Super journée. Le genre de journée qui démarre bien : pas chaud, pas froid, juste doux comme il faut. Les trains sont à l'heure, pas trop bondés, donc je suis assise la plupart du temps. Nous n'avons pas eu droit à "In the name of Lord Jesus" scandé sur 3 notes à Grand Central, c'est déjà ça d'épargné!! (lol)
Tandis que Nico faisait de son mieux pour son devoir trimestriel de mathématiques, coefficient 4, je m'en allais tout doucettement vers mon cadre habituel : le Bronx.
Ma collègue était absente aujourd'hui. Les élèves étaient répartis dans 8 classes et j'avais le choix de les y laisser ou de les prendre. J'ai fait le choix d'aller les chercher, nous avions une "writing" à finir : la réécriture de l'album "Birdie's big-girl dress" de Sujean Rim. Un adorable album que j'ai déniché à Barnes and Nobles, fabuleuse librairie sur la 5e. Les élèves ont dont réécrit l'album en parties en changeant les personnages, les lieux, les objets. Ils se sont beaucoup amusés et le résultat est bluffant. J'adoooooore! Illustration, couverture, nom de l'auteur (en l'occurence, eux!). De vrais pros. Il me tarde d'afficher leurs "booklets" sur le "bulletin board". En pareille occasion, je suis très fière d'eux, et je le leur dis.![]()
Dans la classe de 1st grade, la petite dictée, comme tous les vendredis : mots fréquents, syllabes. On s'entraine sur l'ardoise, puis on efface, et enfin on fait la dictée sur papier. Séance de langage sur le thème des prénoms et des noms de famille.
Puis, c'est le moment d'aller en 3rd grade. 20 minutes (sur 45 que compte la séance) pour les avoir rassemblés et prêts à écouter(à peu près). J'en ai profité pour leur dire que je me demandais parfois ce dont ils avaient réellement besoin, peut-être une tasse de thé, des cookies... A les regarder discuter comme si de rien n'était ; avec, juste devant eux, un professeur qui attend, inexorablement qu'ils daignent bien m'écouter. J'ai fait le choix de ne plus élever la voix. Aujourd'hui, ça a marché. Dictée également, reprenant les mots fréquents de la semaine + l'étude d'un son complexe. En voyant ce dont ils sont capables en n'étant pas attentifs, je me dis qu'ils sont vraiment très intelligents.
Dans les escaliers, je rencontre une collègue qui me demande s'il y a de la place dans la "classe de français" pour sa fille de 6 ans. Je lui explique que ça n'est pas judicieux de penser à un changement en cours d'année. De plus, la fillette quitterait un programme bilingue espagnol-anglais pour se trouver dans une classe français-anglais. Bref...
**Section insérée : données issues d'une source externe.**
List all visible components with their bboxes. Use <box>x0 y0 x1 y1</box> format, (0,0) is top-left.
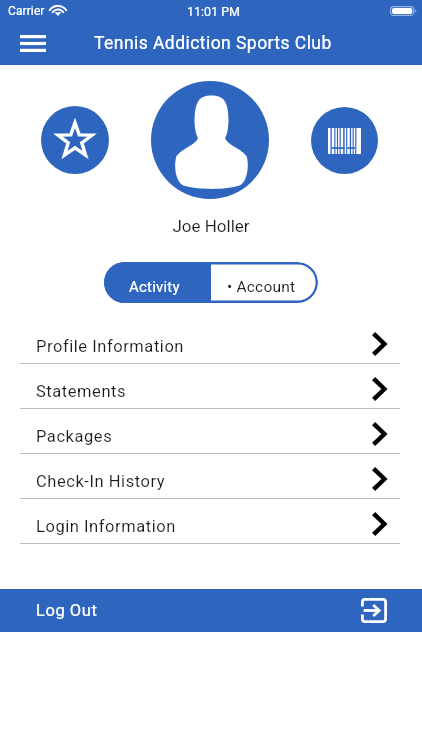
button[interactable]: Statements <box>0 364 422 409</box>
staticText: Log Out <box>36 601 98 620</box>
staticText: Carrier <box>8 4 45 18</box>
button[interactable]: • Account <box>211 262 318 303</box>
button[interactable]: Barcode <box>311 107 378 174</box>
staticText: Tennis Addiction Sports Club <box>94 33 332 54</box>
button[interactable]: Open navigation menu <box>11 22 55 65</box>
staticText: Joe Holler <box>0 216 422 236</box>
staticText: Check-In History <box>36 472 166 491</box>
staticText: Packages <box>36 427 113 446</box>
staticText: Activity <box>129 278 180 296</box>
button[interactable]: Profile photo <box>151 81 269 199</box>
button[interactable]: Profile Information <box>0 319 422 364</box>
staticText: 11:01 PM <box>187 4 241 19</box>
button[interactable]: Log Out <box>0 589 422 632</box>
staticText: Statements <box>36 382 127 401</box>
button[interactable]: Packages <box>0 409 422 454</box>
button[interactable]: Favorites <box>41 106 109 174</box>
staticText: • Account <box>227 278 296 296</box>
staticText: Profile Information <box>36 337 185 356</box>
button[interactable]: Activity <box>104 262 211 303</box>
button[interactable]: Check-In History <box>0 454 422 499</box>
staticText: Login Information <box>36 517 176 536</box>
button[interactable]: Login Information <box>0 499 422 544</box>
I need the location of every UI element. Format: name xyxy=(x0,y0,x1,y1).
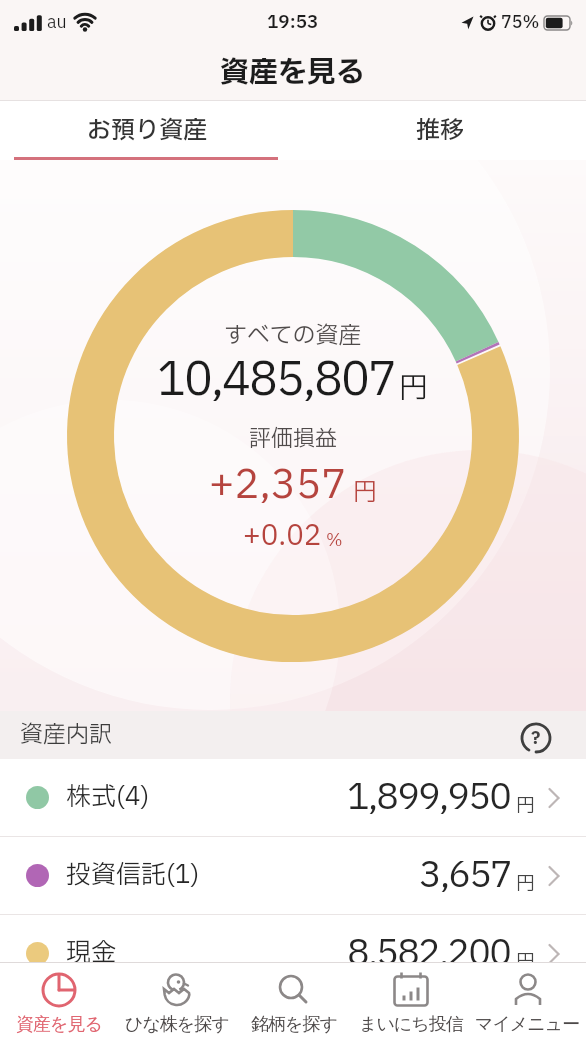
button[interactable]: 銘柄を探す xyxy=(235,963,352,1042)
staticText: 円 xyxy=(516,870,536,898)
button[interactable]: 株式(4) xyxy=(0,759,586,837)
button[interactable]: ひな株を探す xyxy=(118,963,235,1042)
staticText: 評価損益 xyxy=(249,423,338,456)
staticText: 10,485,807 xyxy=(157,346,395,415)
staticText: 投資信託(1) xyxy=(66,857,200,894)
button[interactable]: 投資信託(1) xyxy=(0,837,586,915)
button[interactable]: 推移 xyxy=(293,101,586,160)
staticText: マイメニュー xyxy=(475,1013,580,1036)
staticText: +0.02 xyxy=(243,515,322,557)
button[interactable]: ? xyxy=(520,722,552,754)
staticText: 19:53 xyxy=(267,9,319,36)
staticText: すべての資産 xyxy=(224,319,362,353)
staticText: 3,657 xyxy=(419,849,511,903)
button[interactable]: お預り資産 xyxy=(0,101,293,160)
staticText: 円 xyxy=(516,948,536,976)
staticText: ひな株を探す xyxy=(125,1013,229,1036)
staticText: 株式(4) xyxy=(66,779,150,816)
staticText: +2,357 xyxy=(209,456,347,516)
button[interactable]: 資産を見る xyxy=(0,963,118,1042)
staticText: 8,582,200 xyxy=(347,927,511,981)
staticText: ? xyxy=(531,725,541,752)
staticText: 円 xyxy=(516,792,536,820)
staticText: 推移 xyxy=(416,113,464,149)
staticText: 資産を見る xyxy=(220,51,366,94)
staticText: まいにち投信 xyxy=(359,1013,463,1036)
staticText: 75% xyxy=(501,10,540,35)
button[interactable]: マイメニュー xyxy=(469,963,586,1042)
staticText: 銘柄を探す xyxy=(251,1013,337,1036)
staticText: 資産内訳 xyxy=(20,718,112,752)
staticText: 1,899,950 xyxy=(347,771,511,825)
staticText: % xyxy=(326,528,343,553)
button[interactable]: 現金 xyxy=(0,915,586,993)
staticText: 現金 xyxy=(66,935,117,972)
staticText: お預り資産 xyxy=(87,113,207,149)
staticText: 円 xyxy=(399,367,429,410)
staticText: 資産を見る xyxy=(16,1013,102,1036)
staticText: au xyxy=(47,10,67,35)
button[interactable]: まいにち投信 xyxy=(352,963,469,1042)
staticText: 円 xyxy=(353,475,377,511)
Direction, le métro, pour sortir à Bryant Park. Beaucoup de monde pour un lieu qui vaut le détour. Cet espace est vraiment particulier : l'immense bibliothèque qui tourne le dos à ce parc merveilleux, entouré de gratte-ciel... C'est l'un de mes endroits préférés. Je m'y sens bien...
Je rends les livres à la section adolescents. Et oui! Même pas honte de lire des livres de ce niveau. J'ai tellement à apprendre au niveau vocabulaire que pour le moment, cela me suffit. Et les histoires sont très bien. J'en reprends trois puis direction le bâtiment de l'autre côté de la 5e avenue, section adulte............en Français. Cinq rayonnages qui sont un délice pour moi. Mon choix se porte sur "Cafés de la mémoire" de Chantal Thomas ; "Chagrin d'école" de Daniel Pennac et "Ma vie avec Mozart" d'Eric-Emmanuel Schmitt (que j'ai fini dans le métro en rentrant ce soir
Nico a adoré!!).
Fouille complète des sacs à l'entrée et à la sortie des bibliothèques. J'en ai l'habitude maintenant.
Nico va bientôt sortir. Je prends la 42e. Un groupe d'une cinquantaine de jeunes touristes m'entoure. Ils sont tous très excités par la vue du Krysler Building. Magnifique avec ce beau ciel bleu. Je marche tout près des vitrines. Vue sur des pizzas prêtes à vendre : saucisses, fromage, légumes. Appétissant! Pères Noël, déco scintillantes. Clochettes des bénévoles de l'armée du salut. Taxis rapides. Il me tarde de lire mes livres.
J'arrive à LK. Havre de paix dans le hall. Je me plonge dans "Ma vie avec Mozart"...
30 pages plus tard, Nico sort enfin.Pour goûter, nous nous offrons une part de pizza à "99cents pizzas". Assez cliché je l'accorde, la pizza vite avalée dans la rue, mais délicieuse pour de la junk food ![]()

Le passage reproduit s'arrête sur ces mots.